The Frick Collection continues to wow us with the beautiful ongoing exhibition “Gardens of Eternal Spring: Two Newly Conserved Mughal Carpets” (through August 14). “From Callot to Greuze: French Drawings from Weimar” (June 1), is a selection of approximately 70 drawings by artists such as Claude Lorrain, Francois Boucher, Jacques Callot, and Antoine Watteau.


The Whitney Museum is mounting three exhibitions, including “Remote Viewing (Invented Worlds in Recent Painting and Drawing),” a sup posed “major overview of recent abstract [art]” (June 2) and a retrospective of work by Robert Smithson (1938-73), most famous for his “Spiral Jetty” (1970) in the Great Salt Lake (June 23).


Other exhibitions worth noting include the Brooklyn Museum’s “Monet’s London: Artists’ Reflection on the Thames, 1859-1914” (May 27), which will exhibit Monet’s London paintings alongside works by other artists, including Andre Derain, Camille Pissarro, James McNeil Whistler, and Winslow Homer. “Tree of Paradise: Jewish Mosaics from the Roman Empire” (September 16), also at the Brooklyn Museum, will be an exhibition of 21 Roman-period mosaics.

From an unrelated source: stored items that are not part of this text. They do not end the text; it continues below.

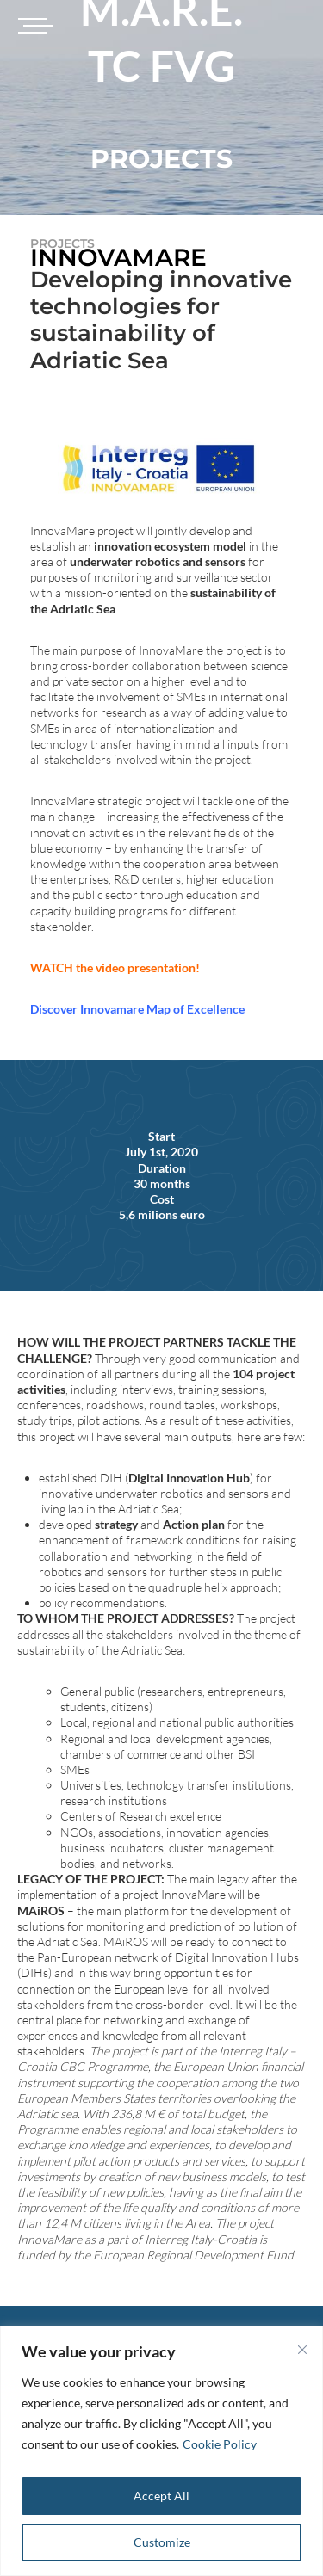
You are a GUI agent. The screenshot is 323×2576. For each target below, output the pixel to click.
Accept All (161, 2495)
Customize (162, 2542)
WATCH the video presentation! (115, 967)
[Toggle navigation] (32, 25)
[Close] (302, 2350)
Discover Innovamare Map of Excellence (137, 1008)
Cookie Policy (220, 2444)
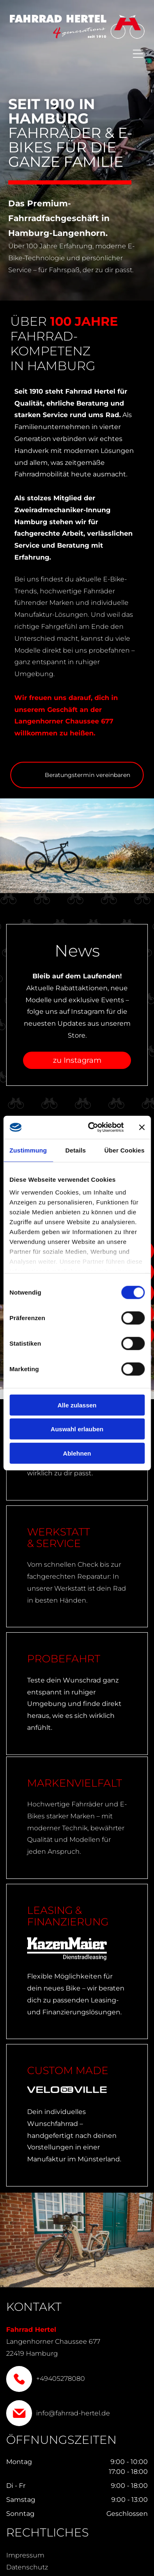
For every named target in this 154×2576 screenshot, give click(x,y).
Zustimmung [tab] (28, 1149)
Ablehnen (77, 1452)
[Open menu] (138, 54)
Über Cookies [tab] (124, 1149)
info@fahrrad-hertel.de (73, 2413)
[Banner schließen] (142, 1127)
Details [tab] (75, 1149)
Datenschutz (27, 2567)
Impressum (25, 2555)
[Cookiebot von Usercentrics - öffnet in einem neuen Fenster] (92, 1127)
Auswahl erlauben (77, 1429)
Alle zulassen (77, 1404)
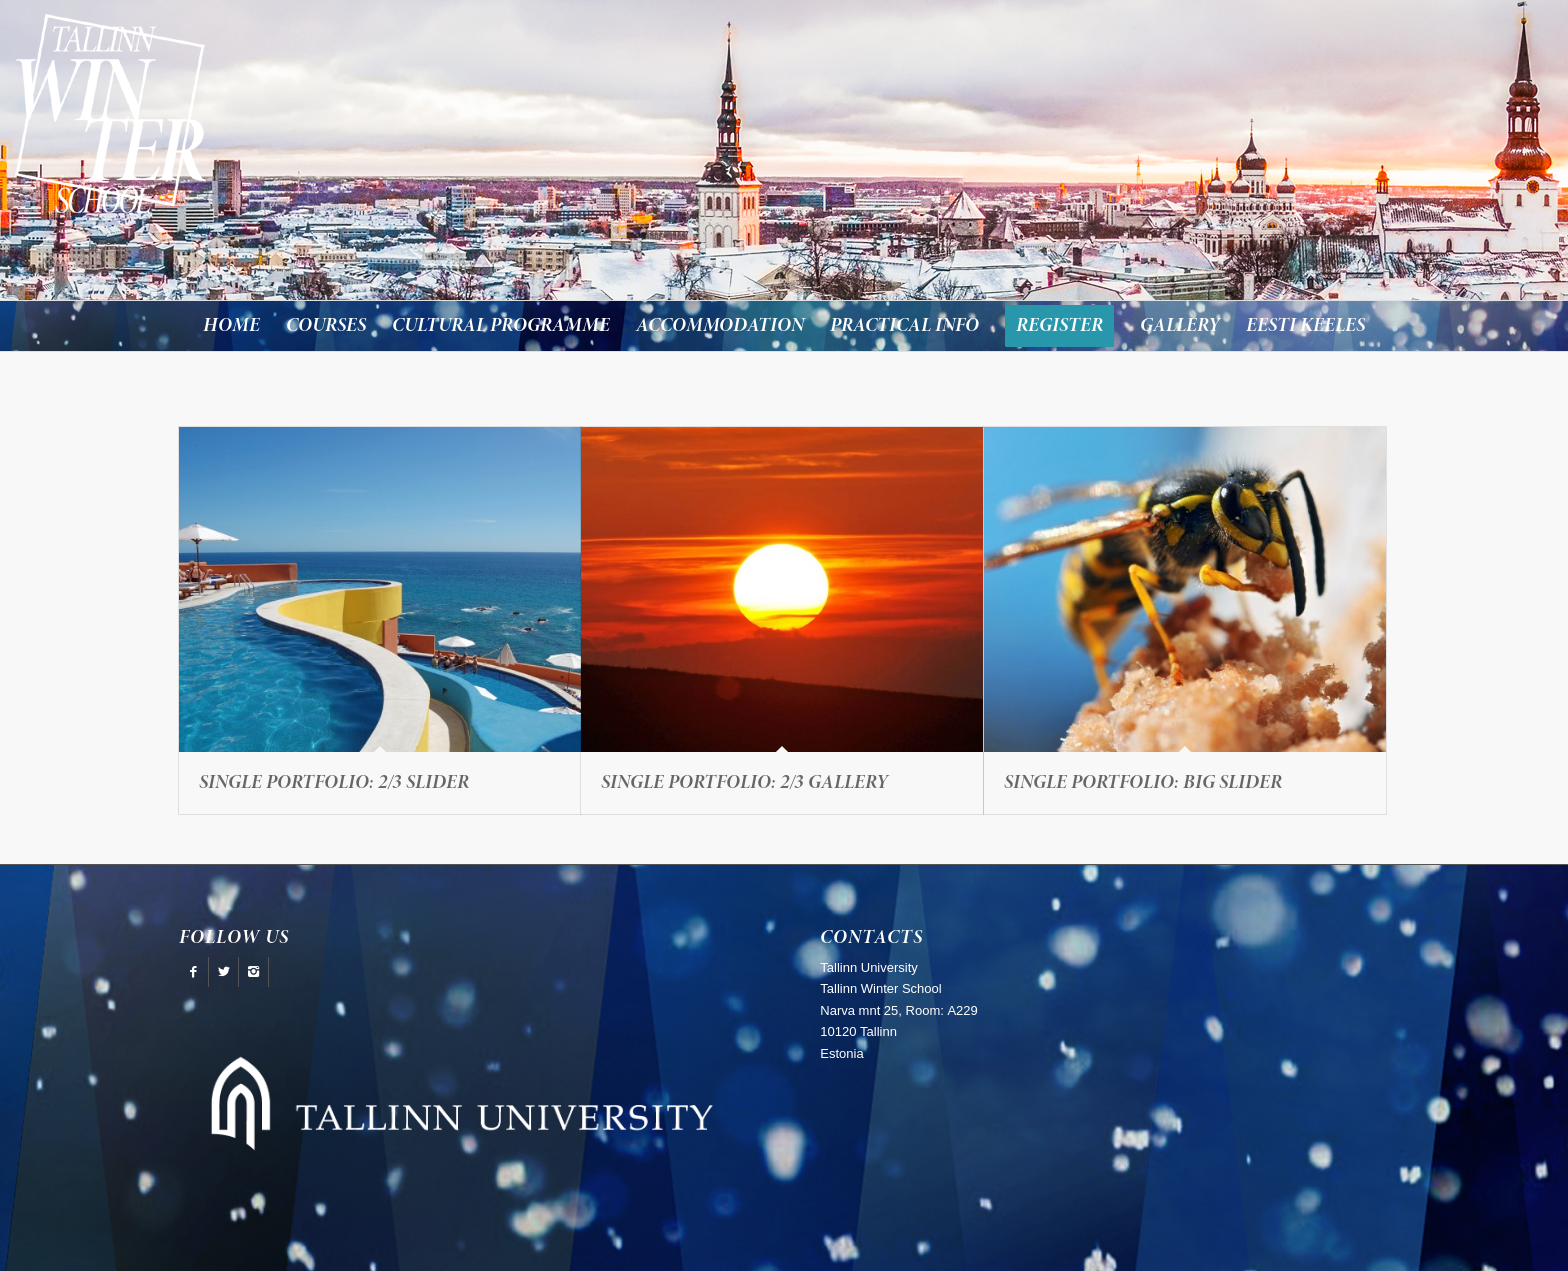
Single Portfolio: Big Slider (1143, 783)
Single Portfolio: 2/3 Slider (334, 783)
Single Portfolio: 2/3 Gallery (744, 783)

This week, the National Academy of Design is mounting “Disegno: The 180th Annual Exhibition” (May 25-July 3), a show that for the first time focuses on studies by Academicians, rather than finished works. Later in the summer, it will follow with its long-awaited retrospective “Jean Helion” (July 14). The French painter Jean Helion (1904-1987) was one of the greatest and most underrated painters of the 20th century. This traveling show of approximately 35 paintings, which begins at the Centre Pompidou in Paris, will be the first museum exhibition of works by the artist in America in 40 years.


Finally, the Jewish Museum is mounting “Joan Snyder: A Painting Survey, 1969-2004” (August 12). Ms. Snyder (b. 1940) is one of the strongest living abstract painters, and this small retrospective of approximately 30 works should be much larger at MoMA or the Guggenheim. Nonetheless, it will guarantee we will see some spectacular abstract paintings this summer. Like the Met’s Matisse show and MoMA’s “Cezanne and Pissarro,” they will make braving Gotham’s tourist-infested, bus-fumed August streets seem worthwhile.